Cartography is a blend of art and science. But can art be used as covariates in making digital maps? According to a new research yes, and the results are comparable with using real covariates.
Ecology mappers face the same problem as DSMers, which covariates should be used for digital mapping? Machine-learning algorithms supposedly can handle a large number of predictors and even select and identify the relative importance of the covariates. In a Species Distribution Modelling (SDM) study, the researchers tried to see what happened if classic paintings were used as covariates.
The authors from Sweden and France predicted the distribution of 509 European species (independently) using 2 scenarios: 20 fake predictors derived from classical paintings, and 20 climatic and topographic variables.
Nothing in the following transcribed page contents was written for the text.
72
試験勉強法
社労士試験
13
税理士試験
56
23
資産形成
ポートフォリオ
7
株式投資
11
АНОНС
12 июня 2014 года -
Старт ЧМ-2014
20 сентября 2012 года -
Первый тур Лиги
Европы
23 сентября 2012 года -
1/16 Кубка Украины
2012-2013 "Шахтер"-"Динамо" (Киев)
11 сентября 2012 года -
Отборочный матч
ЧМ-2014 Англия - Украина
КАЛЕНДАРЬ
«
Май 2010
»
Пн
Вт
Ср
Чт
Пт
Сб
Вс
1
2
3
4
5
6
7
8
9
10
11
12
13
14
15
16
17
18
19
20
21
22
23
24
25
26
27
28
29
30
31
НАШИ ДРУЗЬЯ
The predictors were transformed using PCA and the first 12 PCs were used to derive a model using MaxEnt (Maximum Entropy model commonly used in SDM).
The data was split into calibration and validation, and the performance of the model was evaluated using AUC and TSS.
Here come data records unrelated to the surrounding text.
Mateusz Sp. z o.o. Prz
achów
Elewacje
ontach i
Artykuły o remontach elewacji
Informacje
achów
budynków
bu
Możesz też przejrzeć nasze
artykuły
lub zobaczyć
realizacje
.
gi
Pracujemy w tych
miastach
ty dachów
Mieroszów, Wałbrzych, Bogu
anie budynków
AUC is area under the receiver operating characteristic curves. It ranges from 0 when there is a total mismatch between model predictions of presence and the actual data and 1 for models with perfect discrimination abilities. A value of 0.5 indicates that the model does not perform better than any model with a set of random predictors.
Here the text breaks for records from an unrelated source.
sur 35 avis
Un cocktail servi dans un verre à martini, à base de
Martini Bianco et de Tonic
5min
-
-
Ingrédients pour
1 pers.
TSS (True Skill Statistic) was calculated as sensitivity + specificity − 1. Sensitivity is the probability that the model will correctly classify a presence. Specificity is the probability that the model will correctly classify an absence. +1 indicates perfect agreement and values of zero or less indicate a performance no better than random.
A workflow of the study, quite creative in creating fake predictors, and results show that it sometimes predict better than using real predictors. From Fourcade et al. 2017.
Their results showed that models that used paintings as predictors are often classified as good or even excellent according to the widely used evaluation measures. (Like DSM, some like to use some made-up classification of RPD to justify prediction to be excellent, good, afir .. etc.. AUC values are also being classified as excellent, good, fair, ..).
The authors conclude that the species modelling using unrelated predictors can achieve good results, and thus they question the current practices in terms of model evaluation and variable selection.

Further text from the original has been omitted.